Nick returned with a tray upon which sat two mugs of steaming coffee, a carton of half and half bearing the logo of a nearby convenience store, two plates, two forks, a knife and the entire apple pie. “You planning on eating all that?” She laughed, pointing at the pie.

“Very possibly. When was the last time you ate only one piece of August Devlin’s apple pie? Even if August herself didn’t bake it, there’s nothing else that even comes close, in my book.”

“Good point.” She grinned and sat in one of the deck chairs.

“Help yourself to coffee,” he told her, “and I’ll tend to the pie.”

She giggled as he cut two large wedges from the pie and slid them onto the plates, then handed one to India, telling her, “It’s just perfect, still warm.”

“It smells too wonderful,” she noted, her mouth watering at the very thought of it. “It is perfect,” she told him as she took the first impatient bite. “Wonderful. Heaven.”

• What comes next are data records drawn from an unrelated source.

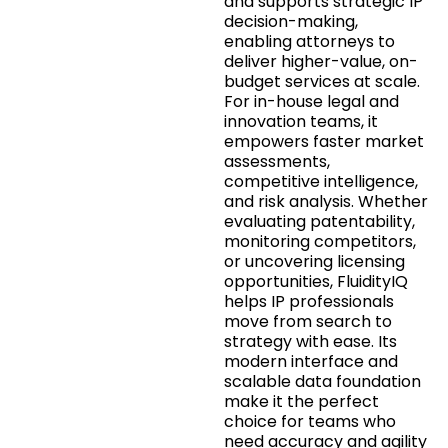
and supports strategic IP
decision-making,
enabling attorneys to
deliver higher-value, on-
budget services at scale.
For in-house legal and
innovation teams, it
empowers faster market
assessments,
competitive intelligence,
and risk analysis. Whether
evaluating patentability,
monitoring competitors,
or uncovering licensing
opportunities, FluidityIQ
helps IP professionals
move from search to
strategy with ease. Its
modern interface and
scalable data foundation
make it the perfect
choice for teams who
need accuracy and agility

“Agreed.” He nodded as he too succumbed to the lure of the fragrance that surrounded them momentarily, before a soft land breeze began to drift the aroma toward the bay.
“Eat fast,” he joked, “or we’ll have every raccoon within sniffing distance prowling up here for his share.”

“Corri tells me that you’re taking her to soccer on Tuesday nights.”

“Well, it’s August’s card night, you know.” He shrugged it off with a grin.

“You don’t have to.”

“Hey, Indy, it’s no big deal. Corri wants to play. Ry took her last year and she loved it. I just wanted there to be one less thing in her life that she had to do without because someone else was gone from her life.” He put his plate down to pour cream into the coffee.

“It’s very nice of you to do that.”

“I am a very nice guy. Thank you for noticing. And besides, it’s fun to watch her.”

“I meant it’s nice of you to care that she wants to play.”

“Well, I guess I’m just passing it on.”

“What’s that?”

“Oh, you know, that old expression that if someone does something nice for you, the best way of thanking them is to help someone else in return.” Nick leaned back and crossed a denimed leg, resting his now-empty pie plate on his knee. “When I was about eleven, I wanted to play baseball in the worst way. But the league rules required that one parent volunteer to coach. My dad was gone. And Mom was out of the question—you could fill the head of a pin with Mom’s knowledge of baseball and have enough room left over for the Bill of Rights. Plus she was working during the day and trying to write at night and keep up with my sisters. She didn’t have three nights each week to spare.”

“So who stepped in?” she asked.

“Mr. Hamilton. Lived across the street from us. Retired gent. Signed me up and took me to every practice. Cheered me on at every game.”

“Where’s he now?”

“Long gone,” Nick told her softly, “but I’ll never forget all he gave me. All he taught me. When my mom or I would thank him, he’d just smile and say, ’Nick, you just remember to pass it on one day.’ I’m grateful for the opportunity to do just that.”